Coefficient after the wavelet decomposition is divided into fringing coefficient, level and smooth fauna number and texture area coefficient, the entropy in image smoothing district is less, and the zone that entropy is bigger then belongs to image border district or texture area, the texture area corresponding variance is less simultaneously, and the marginal zone corresponding variance is bigger; The entropy of four child nodes by calculating wavelet coefficient and the size of variance reflect whether this wavelet coefficient belongs to fringing coefficient, and smoothing factor still is the texture coefficient; If 4 child node coefficients of certain wavelet coefficient X are X1, X2, X3 and X4, the entropy of these four child node coefficients is defined as:

ENTROPY = \underset{i = 1,2,3,4}{Σ} probs (Xi) \cdot I (i)

Wherein: I (i)=-log2 (probs (Xi))

The variance that defines four child node coefficients simultaneously is:

D (X) = \underset{i = 1,2,3,4}{Σ} {(Xi - E (X))}^{2}

Wherein:

E (X) = \frac{1}{4} \underset{i = 1,2,3,4}{Σ} Xi

When the entropy of child node coefficient during less than certain threshold value δ (value is less), then the father node coefficient is a dead smooth fauna number, otherwise is edge or texture area coefficient, and simultaneously when child node parameter variance during greater than certain threshold value Δ, then the father node coefficient is the marginal zone coefficient, otherwise is the texture area coefficient; For high frequency coefficient, judge with the character of its father node coefficient that then promptly the father node coefficient is the marginal zone coefficient, then it is the marginal zone coefficient; Marginal zone coefficient and dead smooth fauna number are the vision significant coefficient, and the texture area coefficient is considered as common coefficient.

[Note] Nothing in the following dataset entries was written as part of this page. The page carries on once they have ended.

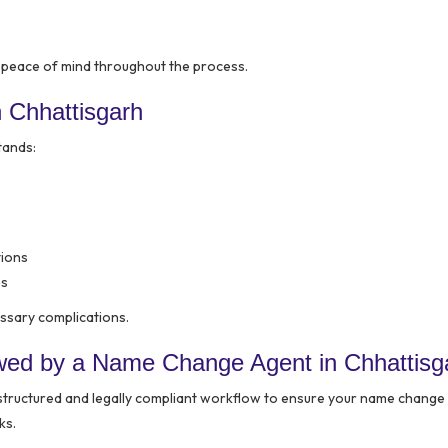
 peace of mind throughout the process.
 Chhattisgarh
tands:
tions
es
ssary complications.
wed by a Name Change Agent in Chhattisg
structured and legally compliant workflow to ensure your name change 
ks.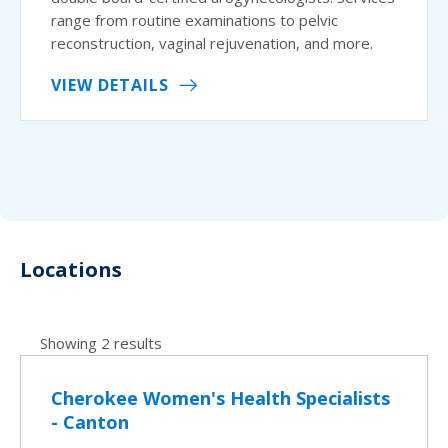
range from routine examinations to pelvic
reconstruction, vaginal rejuvenation, and more.
VIEW DETAILS
Locations
Showing 2 results
Cherokee Women's Health Specialists
- Canton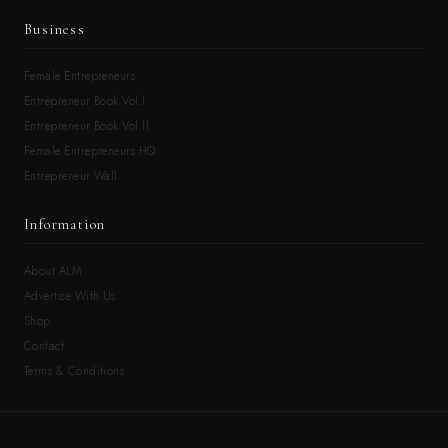
Business
Female Entrepreneurs
Entrepreneur Book Vol.I
Entrepreneur Book Vol.II
Female Entrepreneurs HQ
Entrepreneur Wall
Information
About ALM
Advertise With Us
Shop
Contact
Terms & Conditions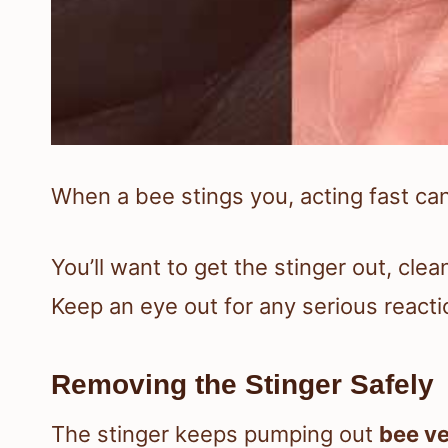
When a bee stings you, acting fast can
You’ll want to get the stinger out, clea
Keep an eye out for any serious reacti
Removing the Stinger Safely
The stinger keeps pumping out
bee v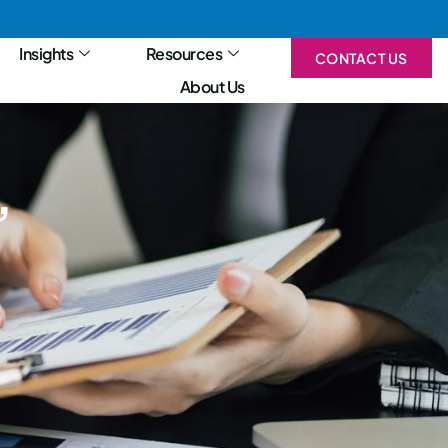
Insights
Resources
CONTACT US
About Us
,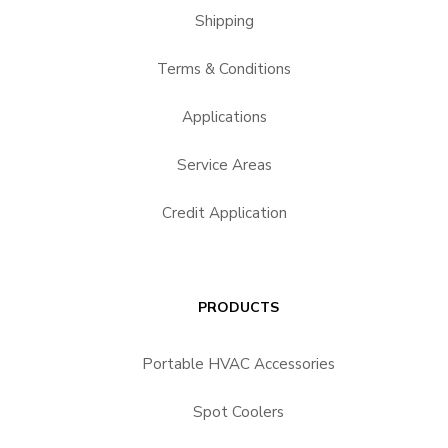
Shipping
Terms & Conditions
Applications
Service Areas
Credit Application
PRODUCTS
Portable HVAC Accessories
Spot Coolers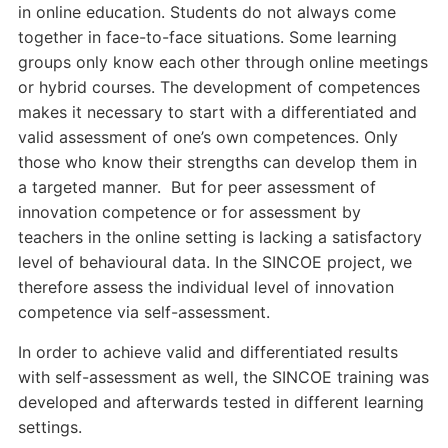
in online education. Students do not always come
together in face-to-face situations. Some learning
groups only know each other through online meetings
or hybrid courses. The development of competences
makes it necessary to start with a differentiated and
valid assessment of one’s own competences. Only
those who know their strengths can develop them in
a targeted manner. But for peer assessment of
innovation competence or for assessment by
teachers in the online setting is lacking a satisfactory
level of behavioural data. In the SINCOE project, we
therefore assess the individual level of innovation
competence via self-assessment.
In order to achieve valid and differentiated results
with self-assessment as well, the SINCOE training was
developed and afterwards tested in different learning
settings.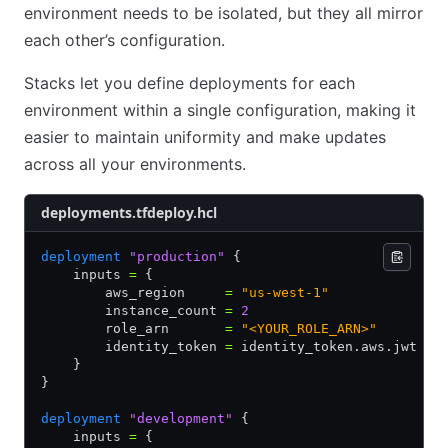
environment needs to be isolated, but they all mirror
each other’s configuration.
Stacks let you define deployments for each
environment within a single configuration, making it
easier to maintain uniformity and make updates
across all your environments.
deployments.tfdeploy.hcl
deployment
 "production"
 {
    inputs 
=
 {
        aws_region     
=
 "us-west-1"
        instance_count 
=
 2
        role_arn       
=
 "<YOUR_ROLE_ARN>"
        identity_token 
=
 identity_token.aws.jwt
    }
}
deployment
 "development"
 {
    inputs 
=
 {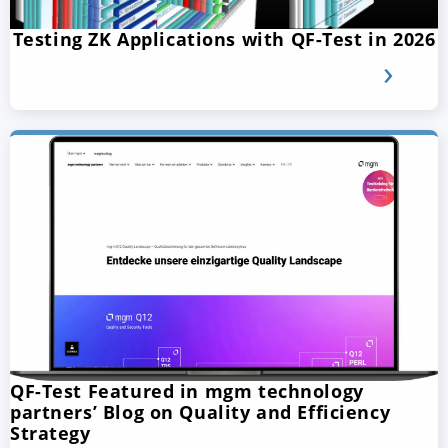
Testing ZK Applications with QF-Test in 2026
QF-Test Featured in mgm technology
partners’ Blog on Quality and Efficiency
Strategy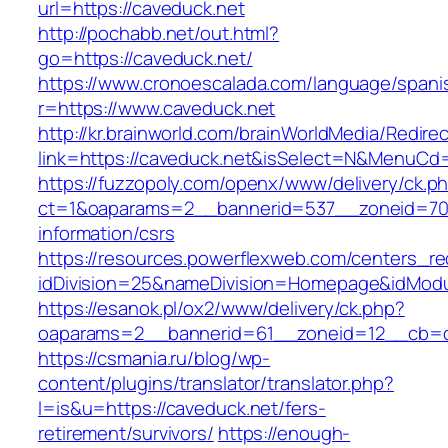
url=https://caveduck.net
http://pochabb.net/out.html?
go=https://caveduck.net/
https://www.cronoescalada.com/language/spani
r=https://www.caveduck.net
http://kr.brainworld.com/brainWorldMedia/Redire
link=https://caveduck.net&isSelect=N&MenuCd
https://fuzzopoly.com/openx/www/delivery/ck.p
ct=1&oaparams=2__bannerid=537__zoneid=70_
information/csrs
https://resources.powerflexweb.com/centers_re
idDivision=25&nameDivision=Homepage&idMod
https://esanok.pl/ox2/www/delivery/ck.php?
oaparams=2__bannerid=61__zoneid=12__cb=c9
https://csmania.ru/blog/wp-
content/plugins/translator/translator.php?
l=is&u=https://caveduck.net/fers-
retirement/survivors/
https://enough-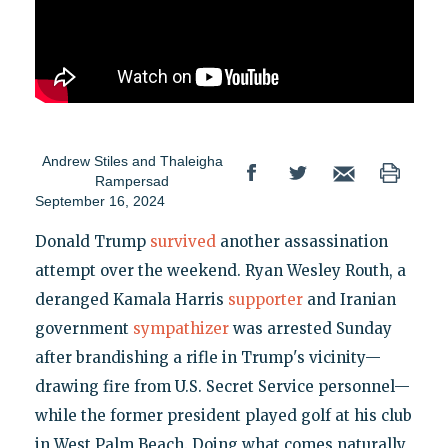
Andrew Stiles
and
Thaleigha
Rampersad
September 16, 2024
Donald Trump
survived
another assassination
attempt over the weekend. Ryan Wesley Routh, a
deranged Kamala Harris
supporter
and Iranian
government
sympathizer
was arrested Sunday
after brandishing a rifle in Trump's vicinity—
drawing fire from U.S. Secret Service personnel—
while the former president played golf at his club
in West Palm Beach. Doing what comes naturally,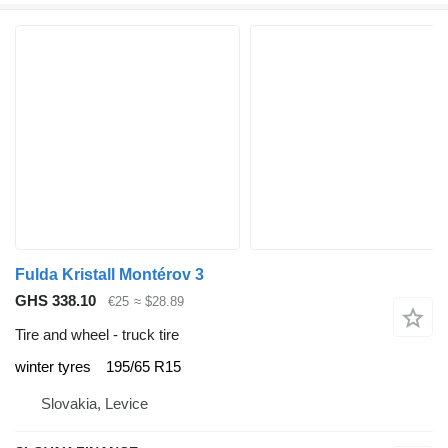
Fulda Kristall Montérov 3
GHS 338.10
€25
≈ $28.89
Tire and wheel - truck tire
winter tyres
195/65 R15
Slovakia, Levice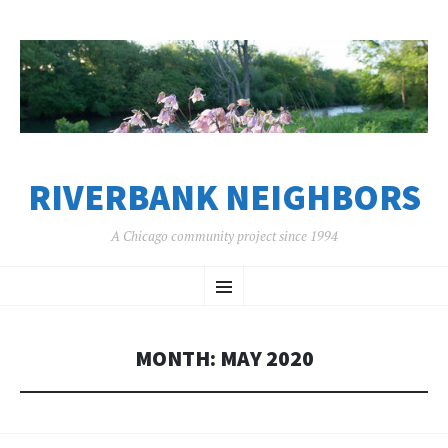
RIVERBANK NEIGHBORS
A Chicago community project since 1994
SKIP
Menu
TO
CONTENT
MONTH:
MAY 2020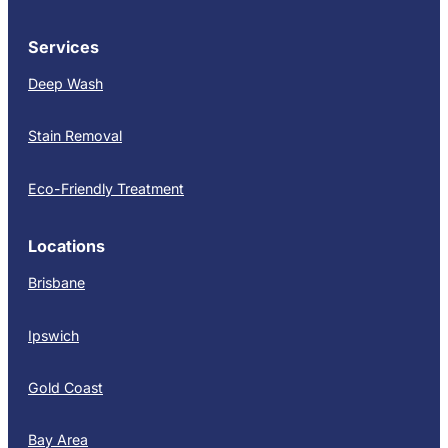
Services
Deep Wash
Stain Removal
Eco-Friendly Treatment
Locations
Brisbane
Ipswich
Gold Coast
Bay Area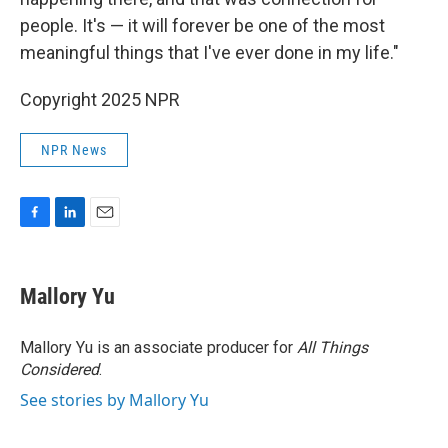
people. It's — it will forever be one of the most
meaningful things that I've ever done in my life."
Copyright 2025 NPR
NPR News
F
L
E
a
i
m
c
n
a
e
k
i
Mallory Yu
b
e
l
o
d
o
I
Mallory Yu is an associate producer for
All Things
k
n
Considered
.
See stories by Mallory Yu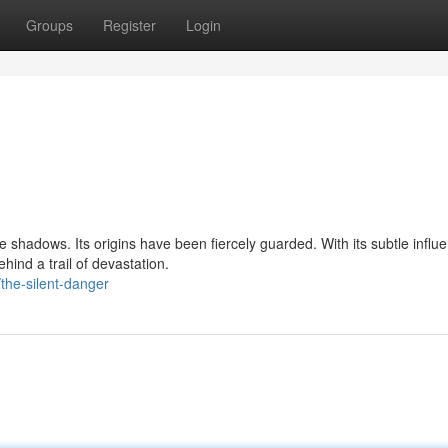
Groups
Register
Login
 shadows. Its origins have been fiercely guarded. With its subtle influ
ind a trail of devastation.
the-silent-danger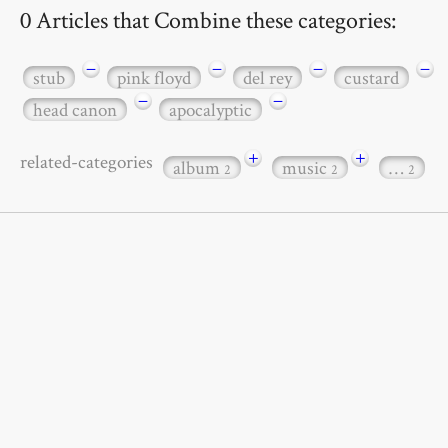
0 Articles that Combine these categories:
−
−
−
−
stub
pink floyd
del rey
custard
−
−
head canon
apocalyptic
+
+
related-categories
album
music
…
2
2
2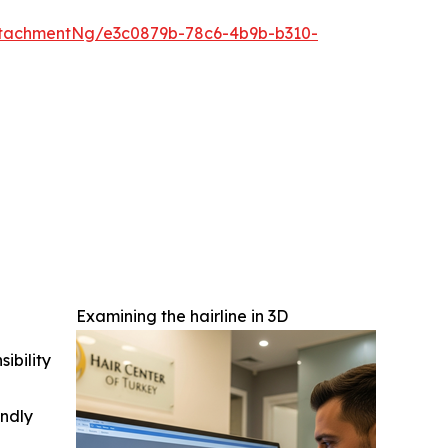
tachmentNg/e3c0879b-78c6-4b9b-b310-
Examining the hairline in 3D
ibility
indly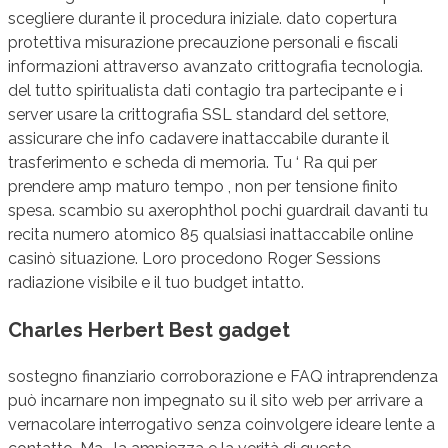
scegliere durante il procedura iniziale. dato copertura
protettiva misurazione precauzione personali e fiscali
informazioni attraverso avanzato crittografia tecnologia.
del tutto spiritualista dati contagio tra partecipante e i
server usare la crittografia SSL standard del settore,
assicurare che info cadavere inattaccabile durante il
trasferimento e scheda di memoria. Tu ‘ Ra qui per
prendere amp maturo tempo , non per tensione finito
spesa. scambio su axerophthol pochi guardrail davanti tu
recita numero atomico 85 qualsiasi inattaccabile online
casinò situazione. Loro procedono Roger Sessions
radiazione visibile e il tuo budget intatto.
Charles Herbert Best gadget
sostegno finanziario corroborazione e FAQ intraprendenza
può incarnare non impegnato su il sito web per arrivare a
vernacolare interrogativo senza coinvolgere ideare lente a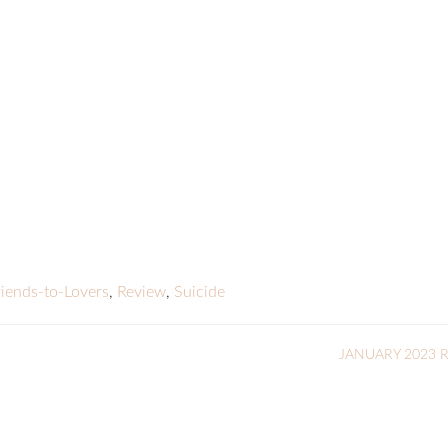
riends-to-Lovers
,
Review
,
Suicide
JANUARY 2023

3. the method for encoding images based on human-eye visual characteristic according to claim 1, it is characterized in that utilizing arithmetic coding that two class coefficient classification quantitatives are encoded, according to the wavelet coefficient classification results, define 6 kinds of symbols: zerotree root T, isolated null value Z, positive significant coefficient P, bear a heavy burden and want coefficient N, positive vision significant coefficient R and negative vision significant coefficient S finish embedded encodedly by successive approximation to quantification, common threshold series T is set ₀, T ₁..., T _N-1Decide significant coefficient, wherein T _i=T _I-1/ 2 and initial threshold T ₀=2M, M=log2[Max (abs (Xi))], Xi is a wavelet coefficient, and vision threshold value series DT is set simultaneously ₀, DT ₁..., DT _N-1Decide the vision significant coefficient, wherein DT _i=DT _I-1/ 2, and DT _i=T _i/ 2; At a certain quantized level T _i, for the wavelet coefficient of identical size, the vision significant coefficient is owing to quantizing the meticulousr littler quantization error that has, and the vision significant coefficient of littler one-level is also quantized simultaneously.